Prerequisite: General mathematical experience up to the level of elementary algebra, calculus and combinatorics is expected. Very elementary probability theory is also needed.
Course description: The central and steady question of computer science is: “how to compute it?”. What changed during time is what we wanted to compute. In the ‘60s, decision and optimization problems were centre of interest. Nowadays, in the age of exabytes and the internet of things, we would like to mine information and knowledge from data, and want to teach computers to automatically do tasks (like classifying objects). The aim of this course is to give an overview of the most important algorithms invented in the last 60 years. There will be special emphasis to highlight the similarities between the classical and modern approaches. This course is an introductory course, however, it gets demanding quite rapidly.
Topics:
- Basic notions: algorithms, running time, asymptotic behaviour. The O, \Omega and \Theta notations. The growth of the functions. Polynomial, supra-polynomial, sub-exponential, exponential growth. Very brief introduction to computational complexity: the P, NP and NP-complete classes.

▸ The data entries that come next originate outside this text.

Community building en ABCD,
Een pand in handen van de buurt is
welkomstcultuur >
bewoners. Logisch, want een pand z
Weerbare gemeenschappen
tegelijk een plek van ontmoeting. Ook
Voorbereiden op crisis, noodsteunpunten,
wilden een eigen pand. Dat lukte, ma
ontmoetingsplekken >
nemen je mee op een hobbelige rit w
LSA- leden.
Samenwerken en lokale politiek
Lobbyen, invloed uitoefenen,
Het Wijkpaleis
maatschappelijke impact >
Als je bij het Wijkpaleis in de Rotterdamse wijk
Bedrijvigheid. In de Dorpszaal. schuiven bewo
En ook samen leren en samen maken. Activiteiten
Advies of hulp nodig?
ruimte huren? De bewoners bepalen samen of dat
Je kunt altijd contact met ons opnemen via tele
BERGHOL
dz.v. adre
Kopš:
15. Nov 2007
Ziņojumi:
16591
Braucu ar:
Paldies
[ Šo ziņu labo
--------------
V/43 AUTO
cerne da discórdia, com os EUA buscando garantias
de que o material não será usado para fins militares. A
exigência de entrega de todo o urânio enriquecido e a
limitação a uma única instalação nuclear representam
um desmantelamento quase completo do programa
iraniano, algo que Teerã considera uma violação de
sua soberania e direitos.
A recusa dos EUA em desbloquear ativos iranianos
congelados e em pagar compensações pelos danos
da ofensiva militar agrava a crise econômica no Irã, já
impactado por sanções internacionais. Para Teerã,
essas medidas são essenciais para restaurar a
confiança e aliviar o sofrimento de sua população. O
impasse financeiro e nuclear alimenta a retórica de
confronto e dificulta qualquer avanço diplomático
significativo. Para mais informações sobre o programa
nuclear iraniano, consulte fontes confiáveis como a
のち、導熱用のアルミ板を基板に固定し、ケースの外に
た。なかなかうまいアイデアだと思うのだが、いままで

- Dynamic programming. Money change problem, Knapsack. String processing algorithms: edit distance, longest common subsequence. Shortest path algorithms. Algebraic dynamic programming: universal algorithms for deciding, counting and optimizing.

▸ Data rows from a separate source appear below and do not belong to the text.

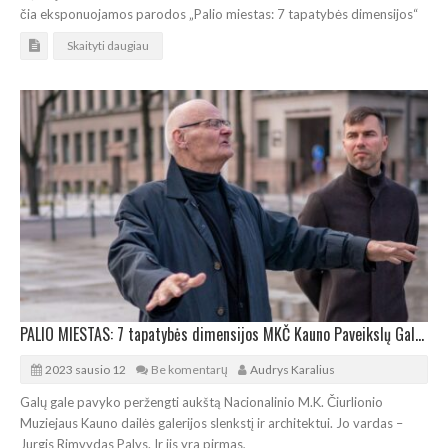
čia eksponuojamos parodos „Palio miestas: 7 tapatybės dimensijos“
Skaityti daugiau
PALIO MIESTAS: 7 tapatybės dimensijos MKČ Kauno Paveikslų Galerijoje
2023 sausio 12
Be komentarų
Audrys Karalius
Galų gale pavyko peržengti aukštą Nacionalinio M.K. Čiurlionio
Muziejaus Kauno dailės galerijos slenkstį ir architektui. Jo vardas –
Jurgis Rimvydas Palys. Ir jis yra pirmas,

- Divide and conquer. Karatchuba’s fast multiplication. Fast matrix multiplication. Mergesort. The master equation.
- Sorting algorithms. Bubble sort, heapsort, quicksort.
- Hidden Markov Models: The Viterbi and the Forward algorithm. The Backward algorithm, Baum-Welch training: the Expectation-Maximization algorithm.
- Clustering algorithms: Hierarchical and non-hierarchical clustering. UPGMA, Neighbor Joining. The k-mean algorithm.
- Markov Chain Monte Carlo: The Metropolis-Hastings algorithm. Gibbs sampling. Parallel Tempering. Connection to modern theoretical computer science: hard counting and sampling problems that are easy to approximate. Example: the Karzanov-Khaciyan Markov chain on the linear extensions of partially ordered sets.
- Statistical learning algorithms: (if time permits) Classification methods. Artificial neural networks, support vector machines.